The planets aligned today and it was time to clean Jarrah's room. This is something I do infrequently, preferring to view the piles of toys and clothes everywhere as "shabby chic." But today I realized that there was very little floor space left, and she's starting camp next week, and it's summer and...it was time.
The first order of business was weeding out the too-small clothes. I have recently been disabused of my belief that her underwear size would remain "absurdly small" until college. Apparently, she is going to need some that are slightly less absurdly small. Same with socks. I went through the racks, yanking all the 3T (and most of the 4T) shirts off the hangers. Hell, most of the 5Ts have got to go. On a roll, I whipped through the drawers, gathering up a pile of hair ornaments that could outfit an entire ballet school. Then I decided to brave the drawers. Yikes, most of them were filled with diapers and diaper paraphernalia: wipes, wipe cases, changing pads, bibs, and the infamous blue bags. I felt so strange gathering all this into a pile and throwing it in a box. Digging deeper in the closet, I discovered an entire bag of plastic pants (never even used those) and a huge box of bottles and nipples. Guess all that can go, too.
Moving on to the bookcase, I realized that most of the board books are too babyish, but just in case I arranged them all on a high shelf which she can't reach anyway. Then I lovingly created a system for the other shelves: Scholastic paperbacks on one, hardcover storybooks on another, collections and treasuries on the bottom. We'll see how long my system lasts. I swept all the junk off the top of the bookcases--most of it ready for the trash. I plucked out the size 9 shoes (my girl has some big feet--nearly 11 already) and threw them in one of the bags, too. I took all the nursing blankets and changing pad covers and put them aside for someone else. And I stuffed all the crib sheets into the drawers vacated by the diapers.
Now the room was looking pretty bare, and Jarrah seemed tickled, like it was a hotel room she was visiting for the first time. She settled down in her easy chair to do some reading, acting like she'd never seen her books before. And I made up my mind that today would be the day we gave in and bought her a real bed.

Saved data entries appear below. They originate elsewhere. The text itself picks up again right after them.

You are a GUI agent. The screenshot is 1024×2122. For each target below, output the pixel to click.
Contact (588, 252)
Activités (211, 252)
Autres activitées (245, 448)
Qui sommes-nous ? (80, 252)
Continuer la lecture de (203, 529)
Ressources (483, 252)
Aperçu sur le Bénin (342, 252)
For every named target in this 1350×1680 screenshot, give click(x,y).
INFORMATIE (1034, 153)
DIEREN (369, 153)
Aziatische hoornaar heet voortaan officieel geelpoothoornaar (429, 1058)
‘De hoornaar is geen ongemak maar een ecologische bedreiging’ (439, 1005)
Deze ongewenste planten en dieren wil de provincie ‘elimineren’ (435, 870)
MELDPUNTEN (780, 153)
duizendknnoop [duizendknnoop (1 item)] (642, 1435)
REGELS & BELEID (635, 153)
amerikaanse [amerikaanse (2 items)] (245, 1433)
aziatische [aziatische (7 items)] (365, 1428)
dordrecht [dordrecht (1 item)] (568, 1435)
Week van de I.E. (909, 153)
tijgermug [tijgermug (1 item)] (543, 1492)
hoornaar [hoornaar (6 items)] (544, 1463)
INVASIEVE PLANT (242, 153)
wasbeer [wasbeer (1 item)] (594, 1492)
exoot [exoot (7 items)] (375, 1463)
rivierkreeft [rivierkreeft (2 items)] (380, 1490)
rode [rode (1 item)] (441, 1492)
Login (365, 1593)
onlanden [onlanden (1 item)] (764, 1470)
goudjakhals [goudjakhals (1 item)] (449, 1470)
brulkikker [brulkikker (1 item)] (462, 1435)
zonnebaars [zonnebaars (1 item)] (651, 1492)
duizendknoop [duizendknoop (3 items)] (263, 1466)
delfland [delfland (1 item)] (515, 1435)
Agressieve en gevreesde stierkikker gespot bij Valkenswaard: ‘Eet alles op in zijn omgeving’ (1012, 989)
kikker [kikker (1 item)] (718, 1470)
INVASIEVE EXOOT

I am sore amazed how three years has exhausted my need for nearly my entire baby arsenal. A few days ago, I brought out the stroller for the first time in a while, and her head pokes into the shade, feet dangling to the ground. All that diaper stuff I'll never need again. Clothes she's outgrown forever--an entire department at Target is off-limits for us now. I turn the bibs and changing pads over in my hands, trying to remember why I needed them. The stick-on placemats I brought to every restaurant. The tiny case with her personal fork and spoon. The ubiquitous Costco wipes, without which everything I touched would have been sticky.
It amazes me that there is no going back. Whatever I once had a use for, I simply, now, do not. And instead of needing more stuff, we need less. She can use what I use. Even my cache of sweet toddler toothpaste needs to be donated--she's a pro with the mint now. I think back fondly on the many cannisters of Gerber veggie puffs I bought and carried, and how enthusiastically they were consumed. That seems like a lifetime ago.
We did finally get that bed. We've looked at it before, so we knew what we wanted, but it was somehow hard to take the plunge. It's like keeping her in that sideless crib a few more months kept her little, even though her feet moving ever closer to the edge of the mattress kept telling us otherwise.
The new bed, which will arrive in two weeks, is truly a big-girl bed. It's birch, and sleigh, and has a trundle underneath with another mattress, for sleepovers. I dreamed of that kind of set-up when I was a child; I wanted Jarrah to have it. No matter how late she and her friend stay up whispering and giggling, they can sleep in comfort, even in our tiny house. That makes me happy.
And David and I are looking forward to the biggest perk of all: a big bed means we can climb into it at storytime, instead of perching nearby. When I think about reading together in bed, I forget to be sentimental about the past, and I start getting excited about everything still to come.